There is no policy basis to include settlement agreements under the purview of AB 889 and risk discouraging the resolution of civil disputes outside of the court room.
Of further concern was the deletion of language in the prior version of AB 889 about the confidentiality of pre-agreement negotiations and settlement discussions between mediation participants. The prior version of AB 889 explicitly protected these negotiations and discussions from disclosure pursuant to Section 1153.5 or 1154 of the Evidence Code.
By removing this explicit protection, the most recent amendments raised concern that the bill would have extended to even these most sensitive and highly protected discussions amongst litigants. This would have further discouraged and deterred the informal resolution of claims.
Public Already Has Access
AB 889’s stated intent was to make sure the public is aware of products or environmental conditions that pose dangers to public health or safety. AB 889 is unnecessary for the following reasons:
- An individual’s complaint in civil litigation, which sets forth the allegations upon which the lawsuit is based, is never confidential. The complaint is always accessible to the public to review and determine the allegations of danger to public health or safety.

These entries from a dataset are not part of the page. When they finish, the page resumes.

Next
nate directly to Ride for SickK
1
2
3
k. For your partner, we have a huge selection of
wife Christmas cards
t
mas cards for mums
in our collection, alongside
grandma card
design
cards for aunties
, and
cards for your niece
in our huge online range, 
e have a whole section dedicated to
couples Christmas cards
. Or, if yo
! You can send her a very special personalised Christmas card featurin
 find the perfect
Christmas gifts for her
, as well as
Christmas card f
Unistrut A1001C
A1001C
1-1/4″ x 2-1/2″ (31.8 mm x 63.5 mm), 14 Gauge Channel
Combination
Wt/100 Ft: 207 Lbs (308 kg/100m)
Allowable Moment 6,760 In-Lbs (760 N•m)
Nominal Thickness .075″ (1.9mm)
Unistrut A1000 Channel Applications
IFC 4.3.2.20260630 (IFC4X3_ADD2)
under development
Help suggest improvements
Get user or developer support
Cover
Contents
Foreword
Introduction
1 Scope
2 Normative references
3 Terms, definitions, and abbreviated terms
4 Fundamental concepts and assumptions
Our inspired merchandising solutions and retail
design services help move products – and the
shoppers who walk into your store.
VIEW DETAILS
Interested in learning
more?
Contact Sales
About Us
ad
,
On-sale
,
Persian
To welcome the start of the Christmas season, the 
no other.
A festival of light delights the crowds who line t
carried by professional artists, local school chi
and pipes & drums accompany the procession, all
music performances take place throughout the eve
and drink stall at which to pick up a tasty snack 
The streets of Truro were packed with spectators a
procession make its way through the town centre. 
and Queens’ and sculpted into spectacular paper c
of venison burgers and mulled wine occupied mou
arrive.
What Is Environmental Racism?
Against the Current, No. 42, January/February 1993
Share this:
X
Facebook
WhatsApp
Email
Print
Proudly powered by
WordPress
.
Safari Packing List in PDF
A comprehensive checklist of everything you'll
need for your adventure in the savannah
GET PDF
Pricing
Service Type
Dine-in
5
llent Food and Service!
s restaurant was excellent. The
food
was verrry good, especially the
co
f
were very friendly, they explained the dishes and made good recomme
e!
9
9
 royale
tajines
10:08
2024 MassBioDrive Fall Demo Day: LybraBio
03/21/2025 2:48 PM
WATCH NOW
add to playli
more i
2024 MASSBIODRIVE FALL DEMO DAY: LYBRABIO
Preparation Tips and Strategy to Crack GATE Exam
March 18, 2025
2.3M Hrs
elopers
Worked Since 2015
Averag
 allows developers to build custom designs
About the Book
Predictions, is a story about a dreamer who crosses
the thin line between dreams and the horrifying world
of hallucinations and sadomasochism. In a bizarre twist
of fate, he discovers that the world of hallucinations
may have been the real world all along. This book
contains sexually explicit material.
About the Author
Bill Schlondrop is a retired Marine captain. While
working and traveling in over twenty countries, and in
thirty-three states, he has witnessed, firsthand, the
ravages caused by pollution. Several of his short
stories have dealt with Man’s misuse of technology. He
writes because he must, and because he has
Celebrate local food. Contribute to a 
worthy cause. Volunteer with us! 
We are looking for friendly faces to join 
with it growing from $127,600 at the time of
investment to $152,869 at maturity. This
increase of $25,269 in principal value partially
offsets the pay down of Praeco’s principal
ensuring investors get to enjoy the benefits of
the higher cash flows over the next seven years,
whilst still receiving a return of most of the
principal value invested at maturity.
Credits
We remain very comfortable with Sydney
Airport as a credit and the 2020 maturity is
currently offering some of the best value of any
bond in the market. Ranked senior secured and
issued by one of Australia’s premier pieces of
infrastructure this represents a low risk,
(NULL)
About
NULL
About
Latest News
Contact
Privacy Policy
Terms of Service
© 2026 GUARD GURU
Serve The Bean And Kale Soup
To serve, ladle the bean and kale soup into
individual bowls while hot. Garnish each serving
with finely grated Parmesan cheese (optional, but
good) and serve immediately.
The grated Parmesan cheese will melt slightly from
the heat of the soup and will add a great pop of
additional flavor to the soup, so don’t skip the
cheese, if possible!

- The plaintiff and his/her attorney also are able to communicate to the public through media or any other means the allegations of danger to the public health or safety both before and after a civil lawsuit is filed.
- The Consumer Product Safety Commission already requires any manufacturer, importer, distributor, and/or retailer of consumer products to report to the commission any defective product that could create a substantial risk of injury to the public, at which time the commission can investigate to determine if a public notice or recall is necessary. Whether a product poses a risk to the public is determined by the commission, rather than a trial attorney seeking a financially lucrative settlement, as would have been the case under AB 889.
There already are numerous ways for the public to receive information regarding a dangerous consumer product or environmental condition without exposing individuals to felony prosecution, jeopardizing trade secret and proprietary information, interfering with the settlement of such cases, and creating an unfair litigation advantage for plaintiffs as AB 889 proposed.